I've started work on a dog GPS prototype, but don't have anything to show yet. The idea is to transmit the dog GPS location to OpenHAB, and have OpenHAB evaluate the coordinates. If the coordinates are outside the yard, then play an audio alarm inside the house to let the people know the dog has wondered off.
I'd also like to do some physical computing by using an arrow mounted on a 360 servo to point to the direction of the dog. This "dog pointer" would let you know the direction the dog went when the alarm goes off, just just give you more awareness of where the dog is. The portable hand-held unit won't be part of the Forget-Me-Not competition, because I won't get to it before the end of the design challenge. But I'll do a blog post on it when it's complete anyways.
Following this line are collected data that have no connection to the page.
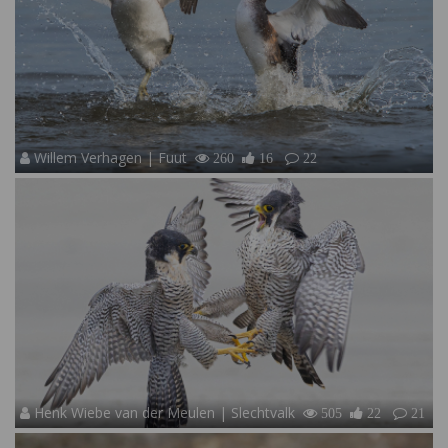
Willem Verhagen | Fuut
260
16
22
Henk Wiebe van der Meulen | Slechtvalk
505
22
21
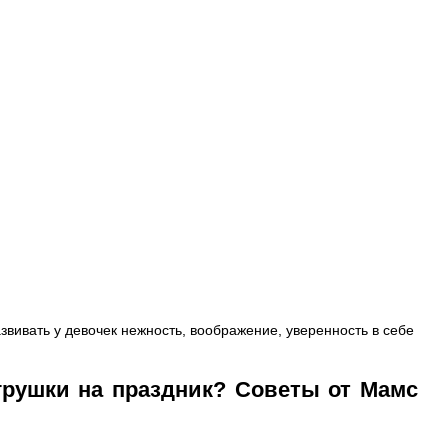
вивать у девочек нежность, воображение, уверенность в себе
игрушки на праздник? Советы от Мамс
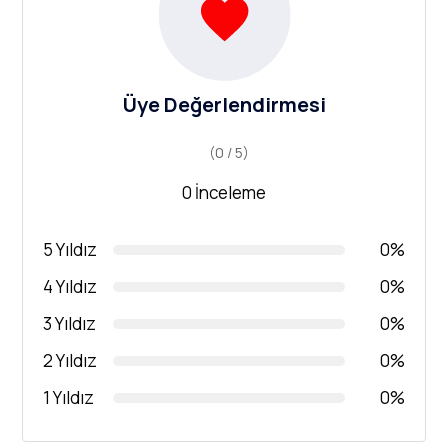
Üye Değerlendirmesi
(0 / 5)
0 İnceleme
5 Yıldız
0%
4 Yıldız
0%
3 Yıldız
0%
2 Yıldız
0%
1 Yıldız
0%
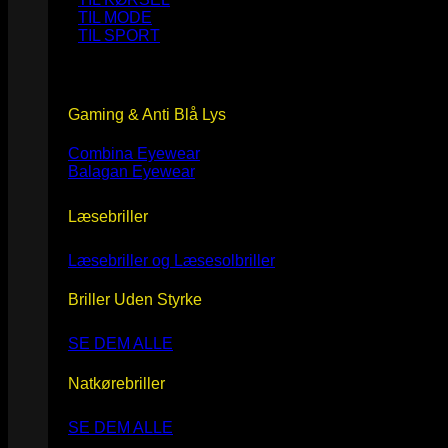
TIL MODE
TIL SPORT
Gaming & Anti Blå Lys
Combina Eyewear
Balagan Eyewear
Læsebriller
Læsebriller og Læsesolbriller
Briller Uden Styrke
SE DEM ALLE
Natkørebriller
SE DEM ALLE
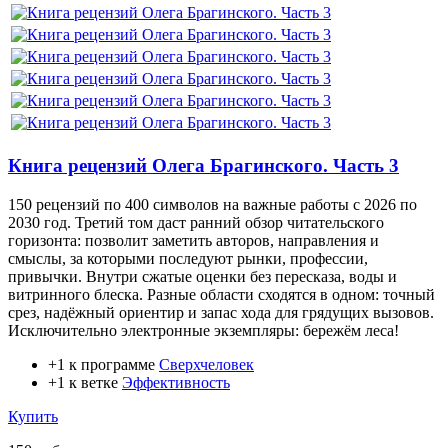
Книга рецензий Олега Брагинского. Часть 3
150 рецензий по 400 символов на важные работы с 2026 по
2030 год. Третий том даст ранний обзор читательского
горизонта: позволит заметить авторов, направления и
смыслы, за которыми последуют рынки, профессии,
привычки. Внутри сжатые оценки без пересказа, воды и
витринного блеска. Разные области сходятся в одном: точный
срез, надёжный ориентир и запас хода для грядущих вызовов.
Исключительно электронные экземпляры: бережём леса!
+1 к программе
Сверхчеловек
+1 к ветке
Эффективность
Купить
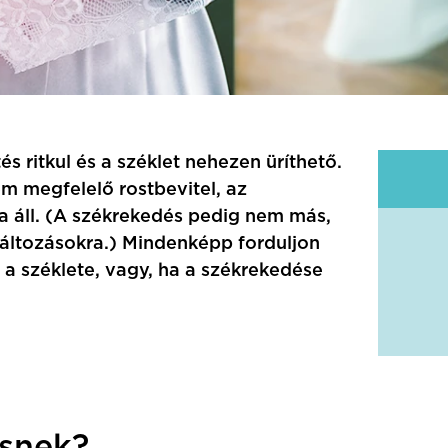
s ritkul és a széklet nehezen üríthető.
m megfelelő rostbevitel, az
a áll. (A székrekedés pedig nem más,
változásokra.) Mindenképp forduljon
 a széklete, vagy, ha a székrekedése
snek?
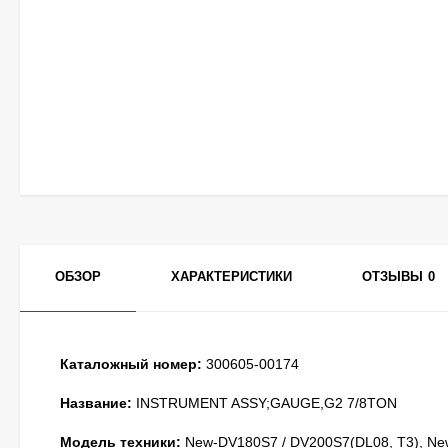
ОБЗОР
ХАРАКТЕРИСТИКИ
ОТЗЫВЫ
0
Каталожный номер:
300605-00174
Название:
INSTRUMENT ASSY;GAUGE,G2 7/8TON
Модель техники:
New-DV180S7 / DV200S7(DL08, T3), New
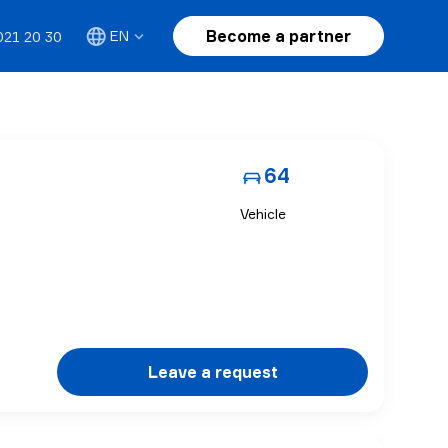
Become a partner
EN
021 20 30
64
Vehicle
Leave a request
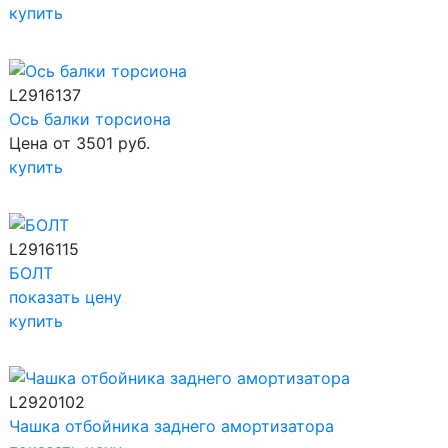
купить
L2916137
Ось балки торсиона
Цена от 3501 руб.
купить
L2916115
БОЛТ
показать цену
купить
L2920102
Чашка отбойника заднего амортизатора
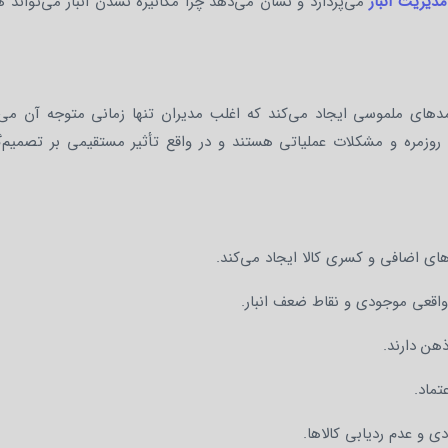
 مدیریت انبار
می‌پردازد و نشان می‌دهد چرا مکانیزه نشدن انبار می‌تواند ه
امدهای ملموسی ایجاد می‌کند که اغلب مدیران تنها زمانی متوجه آن می‌
روزمره و مشکلات عملیاتی هستند و در واقع تأثیر مستقیمی بر تصمیم‌گ
ی اضافی و کسری کالا ایجاد می‌کند.
اقعی موجودی و نقاط ضعف انبار.
هن دارند.
تماد.
 و عدم ردیابی کالاها.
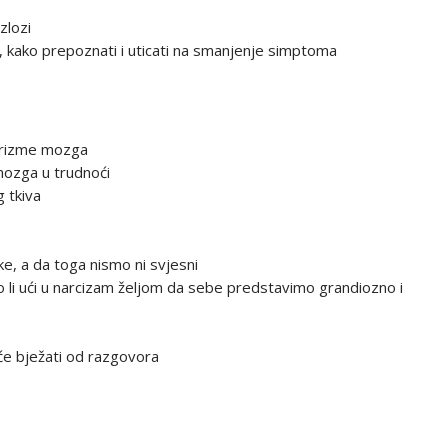
zlozi
 kako prepoznati i uticati na smanjenje simptoma
eurizme mozga
mozga u trudnoći
g tkiva
tke, a da toga nismo ni svjesni
o li ući u narcizam željom da sebe predstavimo grandiozno i
 će bježati od razgovora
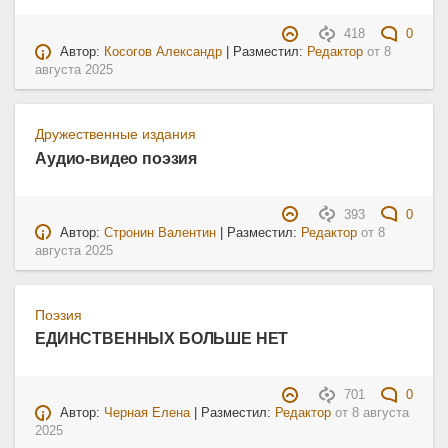
418
0
Автор:
Косогов Александр
| Разместил:
Редактор
от
8
августа 2025
Дружественные издания
Аудио-видео поэзия
393
0
Автор:
Стронин Валентин
| Разместил:
Редактор
от
8
августа 2025
Поэзия
ЕДИНСТВЕННЫХ БОЛЬШЕ НЕТ
701
0
Автор:
Черная Елена
| Разместил:
Редактор
от
8 августа
2025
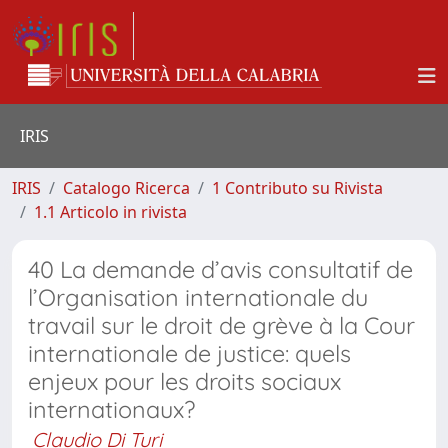
IRIS
IRIS
Catalogo Ricerca
1 Contributo su Rivista
1.1 Articolo in rivista
40 La demande d’avis consultatif de
l’Organisation internationale du
travail sur le droit de grève à la Cour
internationale de justice: quels
enjeux pour les droits sociaux
internationaux?
Claudio Di Turi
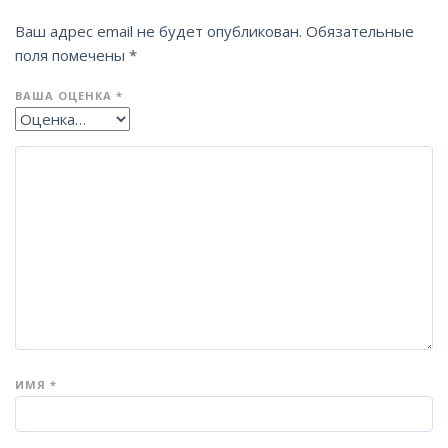
Ваш адрес email не будет опубликован.
Обязательные
поля помечены
*
ВАША ОЦЕНКА
*
ИМЯ
*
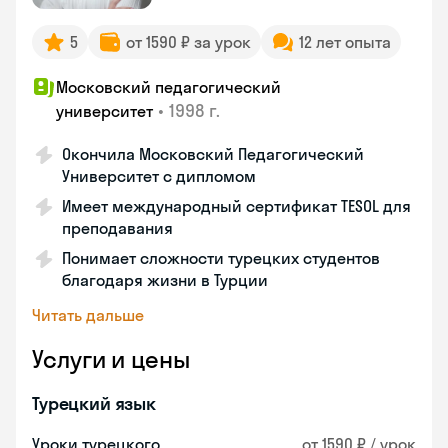
5
от 1590 ₽ за урок
12 лет опыта
Московский педагогический
•
1998 г.
университет
Окончила Московский Педагогический
Университет с дипломом
Имеет международный сертификат TESOL для
преподавания
Понимает сложности турецких студентов
благодаря жизни в Турции
Читать дальше
Услуги и цены
Турецкий язык
Уроки турецкого
от 1590 ₽ / урок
I got the dog collar box. The box itself is $20, so adding in the electronics it'll be about $48. It's breaking my self-imposed $20 limit for home automation field devices, but I guess this will have to be an exception. The box has room for 4xAA batteries, enough to power the GPS unit, microcontroller, and wireless transceiver for over 10 hours I think.
So far, I have a bread board prototype of the GPS module and transmitter working. Have to work on miniaturizing it.
It occurred to me that I could use the EnOcean sensor to do somewhat the same thing. Use the temperature sensor transmission as an indicator that the unit is within range, and if I stop getting transmissions, it means the unit is out of range. I'm limited by the transmission distance of the EnOcean sensor rather than being able to customize alarming based on GPS location, but it might be a quick and dirty way of getting the alarming function.